TRY IT –
Include the line containing "воздействия свободных радикалов, а также" and all lines before it, repeated exactly from the listing below, without pictures.

════

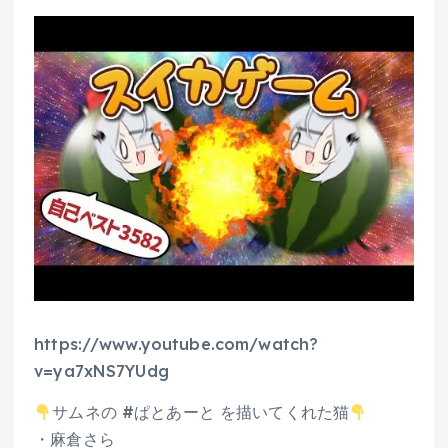
https://www.youtube.com/watch?
v=ya7xNS7YUdg
サムネの #ぱとあーと を描いてくれた猫
・麻倉さら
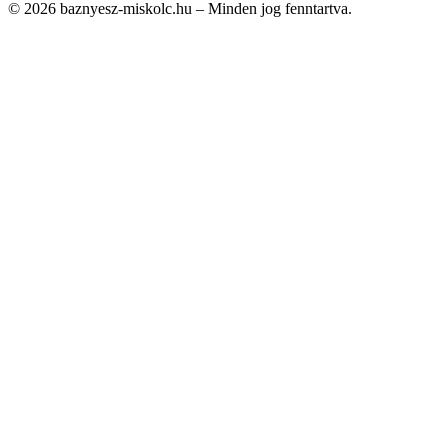
© 2026 baznyesz-miskolc.hu – Minden jog fenntartva.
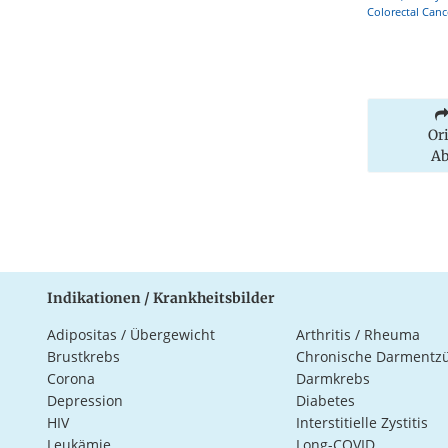
Colorectal Canc
Or
Ab
Indikationen / Krankheitsbilder
Adipositas / Übergewicht
Arthritis / Rheuma
Brustkrebs
Chronische Darmentz
Corona
Darmkrebs
Depression
Diabetes
HIV
Interstitielle Zystitis
Leukämie
Long-COVID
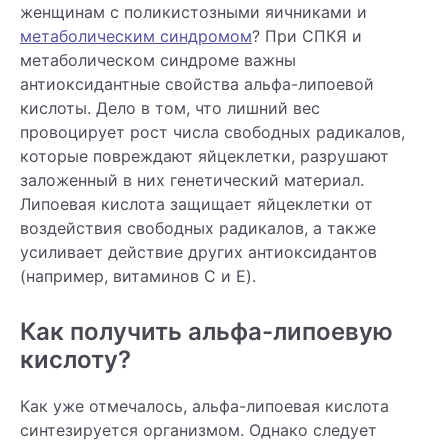
женщинам с поликистозными яичниками и
метаболическим синдромом
? При СПКЯ и
метаболическом синдроме важны
антиоксидантные свойства альфа-липоевой
кислоты. Дело в том, что лишний вес
провоцирует рост числа свободных радикалов,
которые повреждают яйцеклетки, разрушают
заложенный в них генетический материал.
Липоевая кислота защищает яйцеклетки от
воздействия свободных радикалов, а также
усиливает действие других антиоксидантов
(например, витаминов C и E).
Как получить альфа-липоевую
кислоту?
Как уже отмечалось, альфа-липоевая кислота
синтезируется организмом. Однако следует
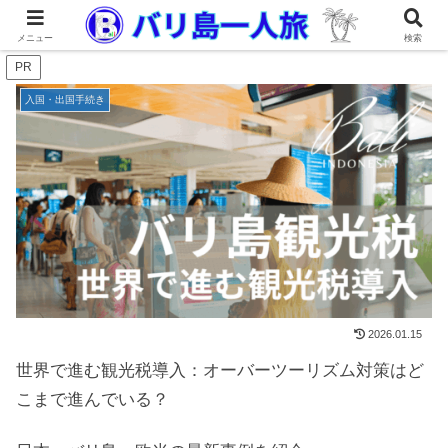
メニュー
検索
PR
入国・出国手続き
2026.01.15
世界で進む観光税導入：オーバーツーリズム対策はど
こまで進んでいる？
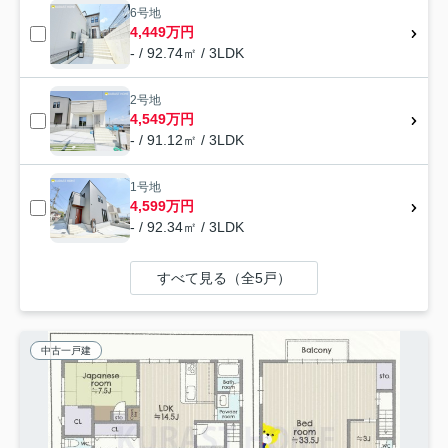
6号地
4,449万円
- / 92.74㎡ / 3LDK
2号地
4,549万円
- / 91.12㎡ / 3LDK
1号地
4,599万円
- / 92.34㎡ / 3LDK
すべて見る（全5戸）
中古一戸建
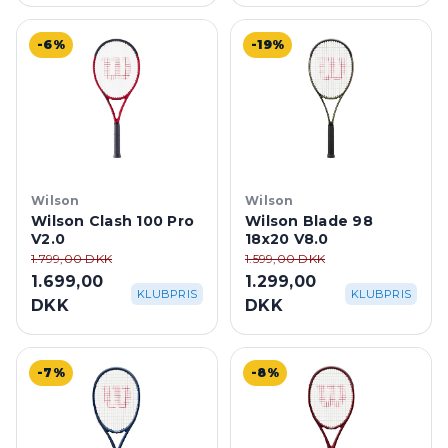
-6%
-19%
Wilson
Wilson
Wilson Clash 100 Pro
Wilson Blade 98
V2.0
18x20 V8.0
1.799,00 DKK
1.599,00 DKK
1.699,00
1.299,00
KLUBPRIS
KLUBPRIS
DKK
DKK
-7%
-8%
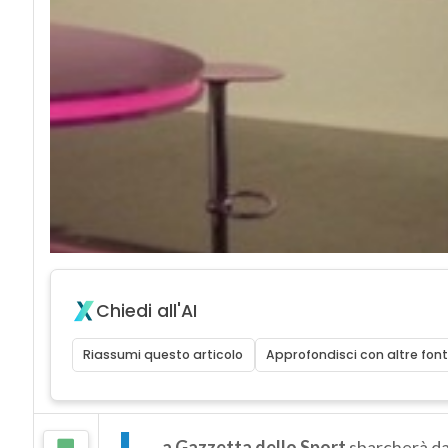
Chiedi all'AI
Riassumi questo articolo
Approfondisci con altre font
a Gazzetta dello Sport
sbarcherà dal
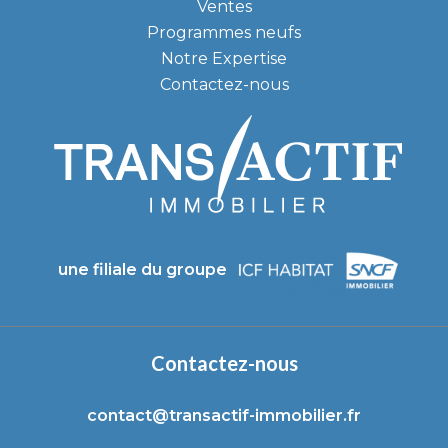
Ventes
Programmes neufs
Notre Expertise
Contactez-nous
une filiale du groupe
Contactez-nous
contact@transactif-immobilier.fr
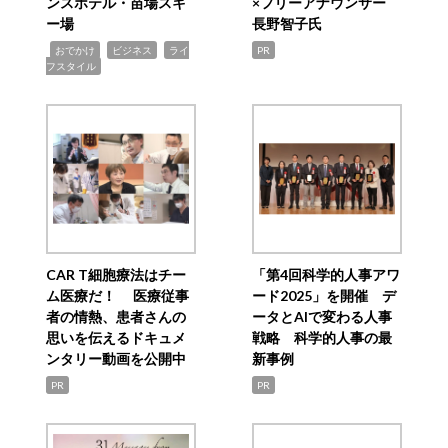
ンスホテル・苗場スキ
×フリーアナウンサー
ー場
長野智子氏
,
,
,
おでかけ
ビジネス
ライ
PR
フスタイル
CAR T細胞療法はチー
「第4回科学的人事アワ
ム医療だ！ 医療従事
ード2025」を開催 デ
者の情熱、患者さんの
ータとAIで変わる人事
思いを伝えるドキュメ
戦略 科学的人事の最
ンタリー動画を公開中
新事例
PR
PR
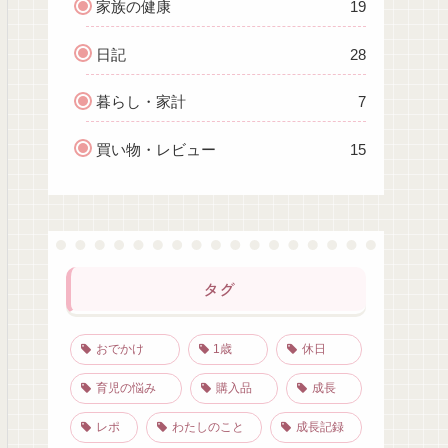
家族の健康
19
日記
28
暮らし・家計
7
買い物・レビュー
15
タグ
おでかけ
1歳
休日
育児の悩み
購入品
成長
レポ
わたしのこと
成長記録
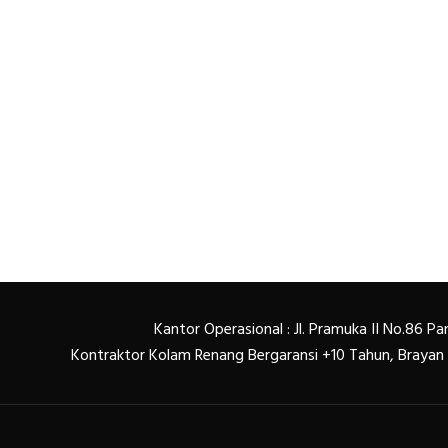
Kantor Operasional : Jl. Pramuka II No.86 
Kontraktor Kolam Renang Bergaransi +10 Tahun, Braya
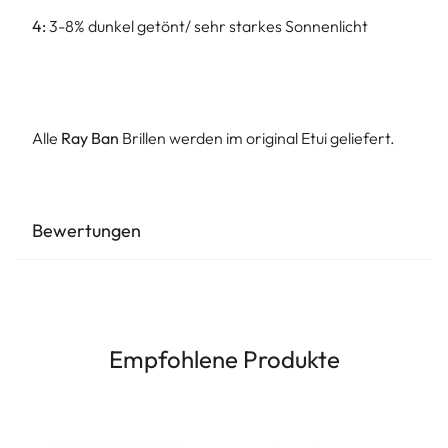
4:
3-8% dunkel getönt/ sehr starkes Sonnenlicht
Alle
Ray Ban
Brillen werden im original Etui geliefert.
Bewertungen
Empfohlene Produkte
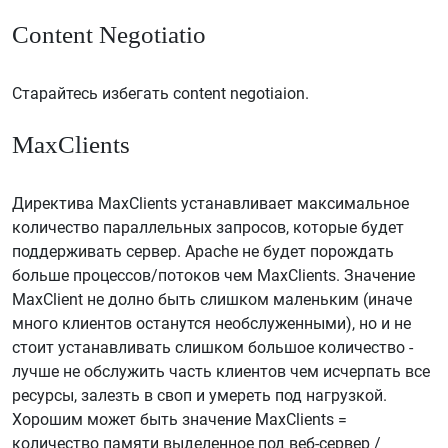
Content Negotiatio
Старайтесь избегать content negotiaion.
MaxClients
Директива MaxClients устанавливает максимальное
количество параллельных запросов, которые будет
поддерживать сервер. Apache не будет порождать
больше процессов/потоков чем MaxClients. Значение
MaxClient не долно быть слишком маленьким (иначе
много клиентов останутся необслуженными), но и не
стоит устанавливать слишком большое количество -
лучше не обслужить часть клиентов чем исчерпать все
ресурсы, залезть в своп и умереть под нагрузкой.
Хорошим может быть значение MaxClients =
количество памяти выделенное под веб-сервер /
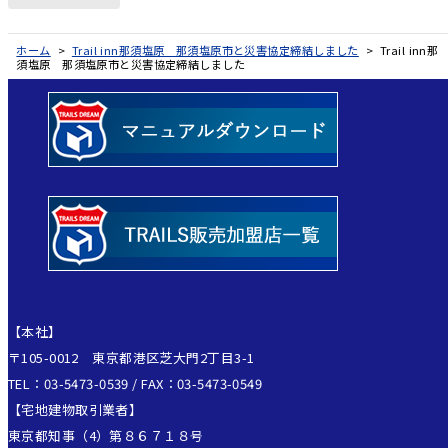
ホーム
>
Trail inn那須塩原 那須塩原市と災害協定締結しました
>
Trail inn那
須塩原 那須塩原市と災害協定締結しました
【本社】
〒105-0012 東京都港区芝大門2丁目3-1
TEL：03-5473-0539 / FAX：03-5473-0549
【宅地建物取引業者】
東京都知事（4）第８６７１８号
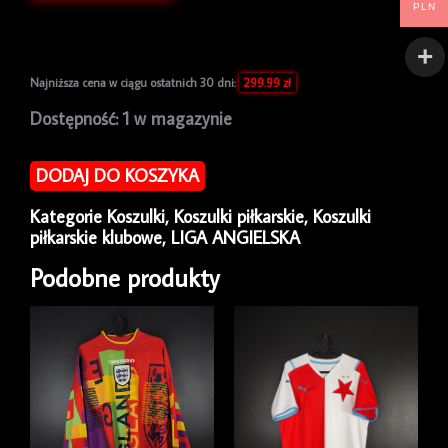
PLN
Najniższa cena w ciągu ostatnich 30 dni:
299.99
zł
ilość
Dostępność:
1 w magazynie
Koszulka
piłkarska
DODAJ DO KOSZYKA
Arsenal
Londyn
Kategorie
Koszulki
,
Koszulki piłkarskie
,
Koszulki
2017/18
piłkarskie klubowe
,
LIGA ANGIELSKA
Third
Puma
Podobne produkty
[M]
Sample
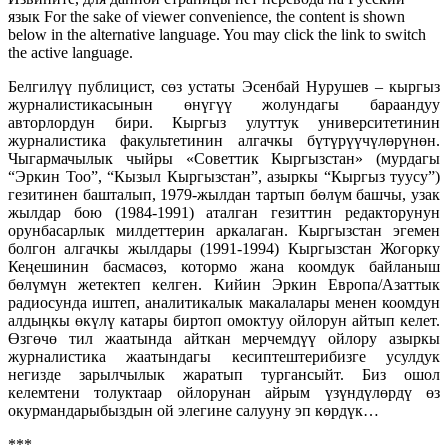
язык For the sake of viewer convenience, the content is shown
below in the alternative language. You may click the link to switch
the active language.
Белгилүү публицист, сөз устаты Эсенбай Нурушев – кыргыз
журналистикасынын өнүгүү жолундагы бараандуу
авторлордун бири. Кыргыз улуттук университетинин
журналистика факультетинин алгачкы бүтүрүүчүлөрүнөн.
Чыгармачылык чыйры «Советтик Кыргызстан» (мурдагы
“Эркин Тоо”, “Кызыл Кыргызстан”, азыркы “Кыргыз туусу”)
гезитинен башталып, 1979-жылдан тартып бөлүм башчы, узак
жылдар бою (1984-1991) аталган гезиттин редакторунун
орунбасарлык милдеттерин аркалаган. Кыргызстан эгемен
болгон алгачкы жылдары (1991-1994) Кыргызстан Жогорку
Кеңешинин басмасөз, котормо жана коомдук байланыш
бөлүмүн жетектеп келген. Кийин Эркин Европа/Азаттык
радиосунда иштеп, аналитикалык макалалары менен коомдун
алдыңкы өкүлү катары биртоп омоктуу ойлорун айтып келет.
Өзгөчө тил жаатында айткан мерчемдүү ойлору азыркы
журналистика жаатындагы кесиптештерибизге усулдук
негизде зарылчылык жаратып тургансыйт. Биз ошол
келемтени толуктаар ойлорунан айрым үзүндүлөрдү өз
окурмандарыбыздын ой элегине салууну эп көрдүк…
***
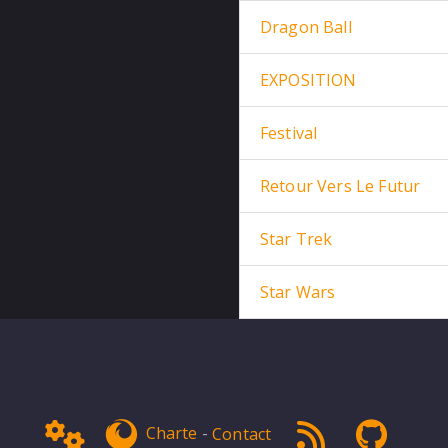
Dragon Ball
EXPOSITION
Festival
Retour Vers Le Futur
Star Trek
Star Wars
Admin
get Firefox
RSS 1.0
NPDS 
Charte
-
Contact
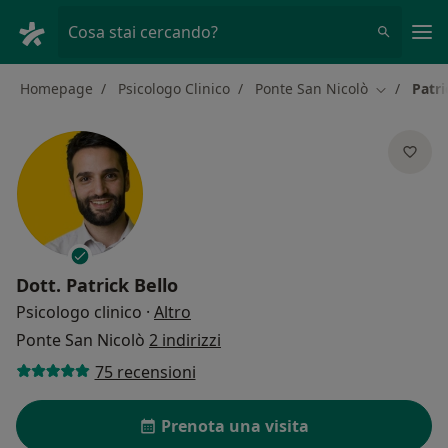
Men
Cosa stai cercando?
Homepage
Psicologo Clinico
Ponte San Nicolò
Patri
Cambia cit
Dott.
Patrick Bello
sulle specializzazioni
Psicologo clinico
·
Altro
Ponte San Nicolò
2 indirizzi
75 recensioni
Prenota una visita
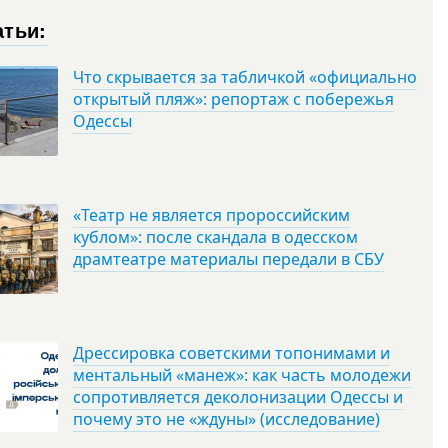
атьи:
Что скрывается за табличкой «официально
открытый пляж»: репортаж с побережья
Одессы
«Театр не является пророссийским
кублом»: после скандала в одесском
драмтеатре материалы передали в СБУ
Дрессировка советскими топонимами и
ментальный «манеж»: как часть молодежи
сопротивляется деколонизации Одессы и
почему это не «ждуны» (исследование)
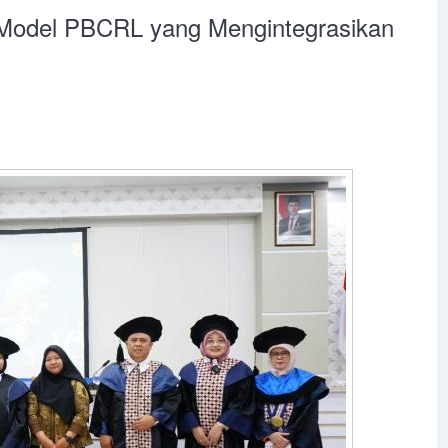
Model PBCRL yang Mengintegrasikan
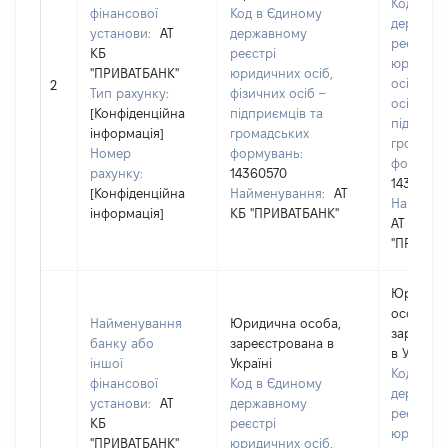
Код в Єд
фінансової
Код в Єдиному
державн
установи:
АТ
державному
реєстрі
КБ
реєстрі
юридичн
"ПРИВАТБАНК"
юридичних осіб,
осіб, фіз
2
Тип рахунку:
фізичних осіб –
осіб –
[Конфіденційна
підприємців та
підприєм
інформація]
громадських
громадс
Номер
формувань:
формува
рахунку:
14360570
14360570
[Конфіденційна
Найменування:
АТ
Наймену
інформація]
КБ "ПРИВАТБАНК"
АТ КБ
"ПРИВАТ
Юридич
особа,
Найменування
Юридична особа,
зареєст
банку або
зареєстрована в
в Україні
іншої
Україні
Код в Єд
фінансової
Код в Єдиному
державн
установи:
АТ
державному
реєстрі
КБ
реєстрі
юридичн
"ПРИВАТБАНК"
юридичних осіб,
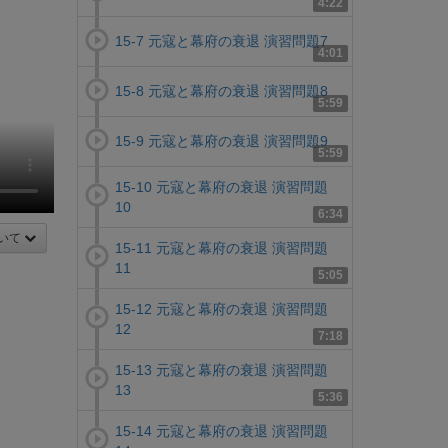
4:22
15-7 元寇と幕府の衰退 演習問題7
4:01
15-8 元寇と幕府の衰退 演習問題8
5:59
15-9 元寇と幕府の衰退 演習問題9
5:59
15-10 元寇と幕府の衰退 演習問題
10
6:34
いて
15-11 元寇と幕府の衰退 演習問題
11
5:05
15-12 元寇と幕府の衰退 演習問題
12
7:18
15-13 元寇と幕府の衰退 演習問題
13
5:36
15-14 元寇と幕府の衰退 演習問題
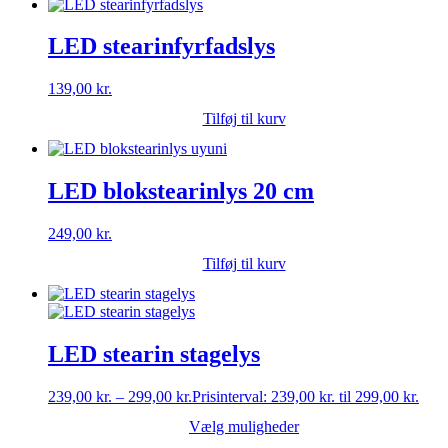
LED stearinfyrfadslys
139,00
kr.
Tilføj til kurv
LED blokstearinlys 20 cm
249,00
kr.
Tilføj til kurv
LED stearin stagelys
239,00
kr.
–
299,00
kr.
Prisinterval: 239,00 kr. til 299,00 kr.
Vælg muligheder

════

ANSWER TO THE PROBLEM –
https://www.youtube.com/watch?
v=ya7xNS7YUdg
サムネの #ぱとあーと を描いてくれた猫
・麻倉さら
© 2026 baznyesz-miskolc.hu – Minden jog fenntartva.
Colorectal Canc
Or
Ab
Indikationen / Krankheitsbilder
Adipositas / Übergewicht
Arthritis / Rheuma
Brustkrebs
Chronische Darmentz
Corona
Darmkrebs
Depression
Diabetes
HIV
Interstitielle Zystitis
Leukämie
Long-COVID
женщинам с поликистозными яичниками и
метаболическим синдромом
? При СПКЯ и
метаболическом синдроме важны
антиоксидантные свойства альфа-липоевой
кислоты. Дело в том, что лишний вес
провоцирует рост числа свободных радикалов,
которые повреждают яйцеклетки, разрушают
заложенный в них генетический материал.
Липоевая кислота защищает яйцеклетки от
воздействия свободных радикалов, а также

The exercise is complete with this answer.